こんな奴が聖女だなんて十人中九人にがっかりされる。残り一人は、世の中そんなもんだよねって納得してくれるかもしれないっていう希望的観測よ。
だから、エルダが続けた言葉に私は目を丸くした。
「――でもね、面倒見がいいのも優しいのも、みんなの幸せを願ってるのも全部ユディの本当なのよ。だからユディが聖女だっていうの、私は納得だわ」
は? 何なの、いきなり褒められたら照れるじゃない。あ、もしかして持ち上げて落とすヤツ? 落差が大きいほどダメージを与えられるってヤツよね。
でもそのエルダの言葉に触発されてしまったのか、アリスが敢然と顔を上げた。
「わ、私もそう思います! ユディト様が聖女様だって、ただそう感じるだけで理由は説明できないんです。

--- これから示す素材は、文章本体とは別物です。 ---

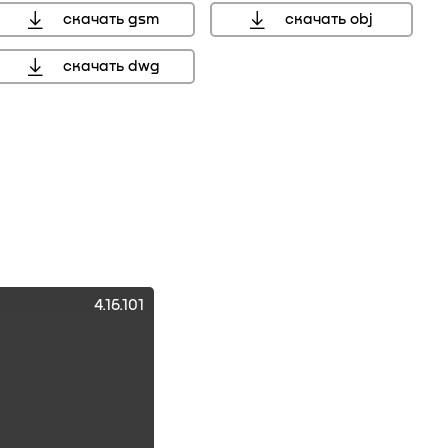
скачать gsm
скачать obj
скачать dwg
мм, справочный размер
4.16.101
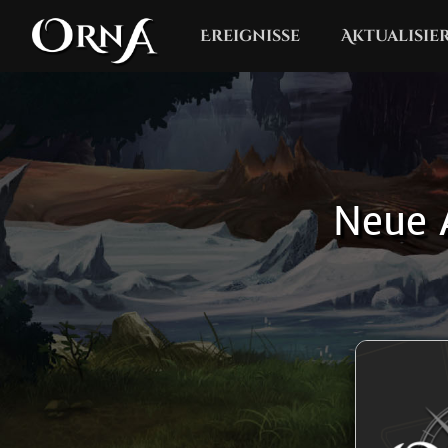
Ereignisse
Aktualisi
Neue 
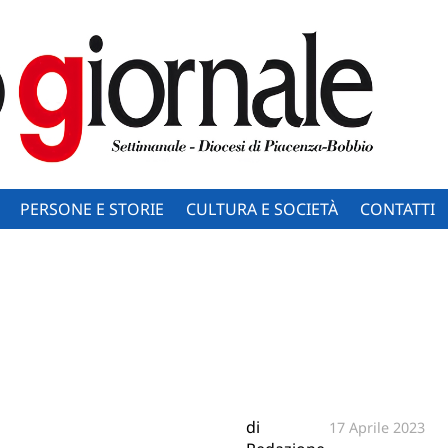
PERSONE E STORIE
CULTURA E SOCIETÀ
CONTATTI
di
17 Aprile 2023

きっとこれが女神さまの仰っていた『分かる』っていうことだと思うんですけど――それは別にしても、私が聖女様を選ぶとしたらユディト様しかいないと思っています。ユディト様は本当に素敵な方ですから!」
「う……はい……」
前のめりになって力説してくれるアリスがあまりに必死で、なんていうか……。そんなに熱く褒められると、恥ずかしい……。

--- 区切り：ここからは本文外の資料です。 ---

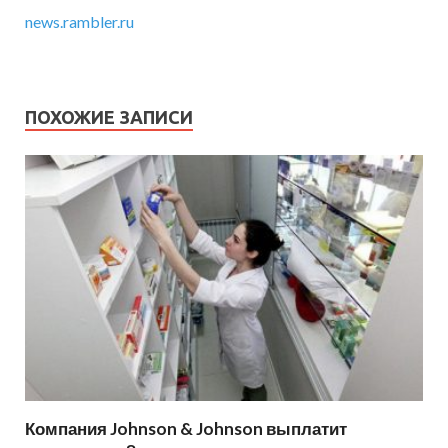
news.rambler.ru
ПОХОЖИЕ ЗАПИСИ
Компания Johnson & Johnson выплатит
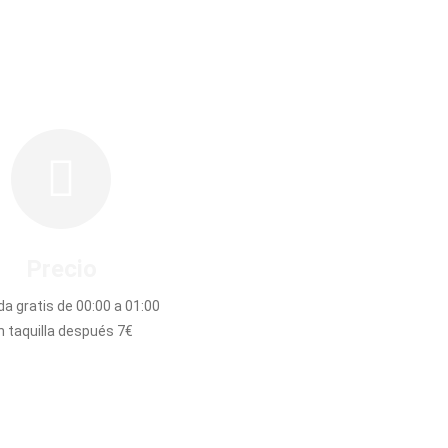
Precio
da gratis de 00:00 a 01:00
n taquilla después 7€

「ユディがそんなに真っ赤になってるの初めて見た。ユディがアリスさんを可愛がる気持ちが分かるわぁ」
「……でしょう? 可愛いのよ、アリスさんは」
私はため息をつき、小さく両手を挙げてエルダに降参の意志を示した。
もう、取り繕ってないでちゃんと話せってことでしょう?
だってアリスさんはきっと一番話しにくいであろう聖剣のことを私たちに話してくれたんだもの。
「かっ、可愛い!?」
私の言葉でアリスさんの頬がぽぽぽと赤く染まる。
うーん、百合属性はないけどドキドキしちゃうくらい可愛いわー。
「先に謝っておきますね、ごめんなさい、アリスさん。実は私、アリスさんが聖剣だということは前から知っていたんです」
「……え、知ってた?」
「ええ。昨年の、乗馬の練習の時から」
「! ――私が女神様の夢を見たのは、あの日でした」
じゃあ、クロリスがアリスに徴を与えたその日に女神の託宣を受けたってことね。
「クロリスを覚えていますか? アリスさんが乗った白馬の名前ですが」
「はい、もちろん」
「彼は私に、自分が女神の使いの神馬であること、聖剣の徴をアリスさんに与えたことを告げたんです」
「……クロリスが話したんですか?」
「……アリスさんの言いたいことは分かります。私も普段から馬の言葉が分かるわけではないんです。クロリスも、私が彼と会話できるのはイレギュラーな事態だと言っていましたし」
これはきっと転生特典的なものじゃないかと思う。
前世が馬だった……わけじゃないはず。
「そして先日、再度クロリスに会って話をしてきました。そこで彼は、聖女が既に選定されていると言っていました。ですので、聖剣であるアリスさんが私を聖女だというのであれば、私が聖女で間違いないのだと思います」
「そうなんですね……」
アリスは本当にホッとしたという顔をしていた。
よくわかんないけど聖女だと思う、なんて相手に言っても信じてもらえないだろうって思うもんね普通。女神様、その辺のアフターフォローをちゃんとしようよ。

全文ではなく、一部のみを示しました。